Dili – The UN mission in East Timor (UNAMET) has opened four voter registration centres for the UN-monitored vote on the future of the territory and four more will be opened by the end of the week, a spokesman said Monday.
"We have now people staffing offices in Dili, Baucau, Suai and Same, and we have teams going out to Viqueque, Los Palos and Ermera to staff those centres and later this week Oecussi and Maliana will also be staffed," UNAMET spokesman David Wimhurst said.
The eight centers will carry out voter registration for the August 8 poll when East Timorese will choose between autonomy under Indonesia or independence.
UNAMET was deployed following agreement on the autonomy package signed by Indonesia and Portugal at the United Nations in New York on May 5.
The deal specifies that those aged 17 years and above, who have at least one East Timorese parent, or settlers married to East Timorese will be able to vote.
UN teams, which will later include 274 unarmed civilian police, will be helped by up to 4,000 locally hired personnel.
Wimhurst said the special envoy of the UN Secretary General Kofi Annan, Jamsheed Marker was expected to arrive in East Timor on Thursday for a two-day visit.
Marker was Monday scheduled to hold separate meetings in Jakarta with Foreign Minister Ali Alatas, military chief General Wiranto and President B.J. Habibie.
Marker will also meet with jailed East Timorese leader Xanana Gusmao at the Jakarta house where he is detained.
Wimhurst said there was still no confirmation on when the first contingent of UN volunteer poll experts will begin arriving in East Timor. They had been initially due to arrive on Saturday after being briefed in Darwin, Northern Australia.

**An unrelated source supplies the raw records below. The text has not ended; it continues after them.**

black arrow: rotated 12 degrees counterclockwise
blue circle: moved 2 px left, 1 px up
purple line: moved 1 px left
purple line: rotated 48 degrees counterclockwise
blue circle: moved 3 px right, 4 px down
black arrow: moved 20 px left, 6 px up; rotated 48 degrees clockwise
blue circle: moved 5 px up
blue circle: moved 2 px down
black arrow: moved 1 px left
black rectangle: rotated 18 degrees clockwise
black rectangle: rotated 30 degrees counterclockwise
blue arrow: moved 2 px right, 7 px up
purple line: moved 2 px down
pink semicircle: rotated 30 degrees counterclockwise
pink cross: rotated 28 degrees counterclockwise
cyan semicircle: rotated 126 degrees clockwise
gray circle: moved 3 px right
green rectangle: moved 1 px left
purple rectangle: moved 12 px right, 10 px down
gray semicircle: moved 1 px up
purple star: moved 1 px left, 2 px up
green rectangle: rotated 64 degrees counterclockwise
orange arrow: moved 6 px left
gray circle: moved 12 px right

Some 274 UN civilian police from several countries are also due to be deployed to assist and advise the Indonesian police in assuring security ahead of the polls.

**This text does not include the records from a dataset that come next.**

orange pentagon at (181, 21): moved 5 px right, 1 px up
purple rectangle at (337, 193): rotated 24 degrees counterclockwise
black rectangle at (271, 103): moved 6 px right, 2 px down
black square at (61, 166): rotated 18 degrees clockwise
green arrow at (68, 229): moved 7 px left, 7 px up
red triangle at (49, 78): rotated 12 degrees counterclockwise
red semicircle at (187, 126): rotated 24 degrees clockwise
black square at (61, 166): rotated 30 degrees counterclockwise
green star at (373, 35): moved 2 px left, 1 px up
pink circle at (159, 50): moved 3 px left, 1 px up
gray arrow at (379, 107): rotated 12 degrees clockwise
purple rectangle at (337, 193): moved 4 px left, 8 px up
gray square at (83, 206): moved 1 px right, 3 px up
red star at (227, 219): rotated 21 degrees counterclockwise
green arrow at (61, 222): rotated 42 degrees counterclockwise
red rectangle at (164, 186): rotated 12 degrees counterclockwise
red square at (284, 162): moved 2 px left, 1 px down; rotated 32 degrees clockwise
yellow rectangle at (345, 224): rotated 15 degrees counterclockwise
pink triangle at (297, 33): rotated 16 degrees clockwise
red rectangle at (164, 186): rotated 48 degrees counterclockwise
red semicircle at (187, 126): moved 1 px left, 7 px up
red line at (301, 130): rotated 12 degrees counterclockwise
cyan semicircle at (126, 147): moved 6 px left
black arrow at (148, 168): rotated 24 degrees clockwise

Staff Sergeant Larry Busch of the Royal Canadian Mounted police, along with another Canadian, an Australian and a New Zealander are conducting training for the police in Darwin prior to their development in East Timor.
Busch told AFP by telephone from the Royal Australian Air Force base in Darwin where the training is conducted that the briefing took about five days. "They are pretty well briefed, by the time they leave here they are ready," Busch said.
He said the training involved driving practice in the bush, briefings on the electoral process, an extensive background on the entire situation, the history of the territory, the evolution of the situation "and the kind of problems that they can expect on the ground when they get there."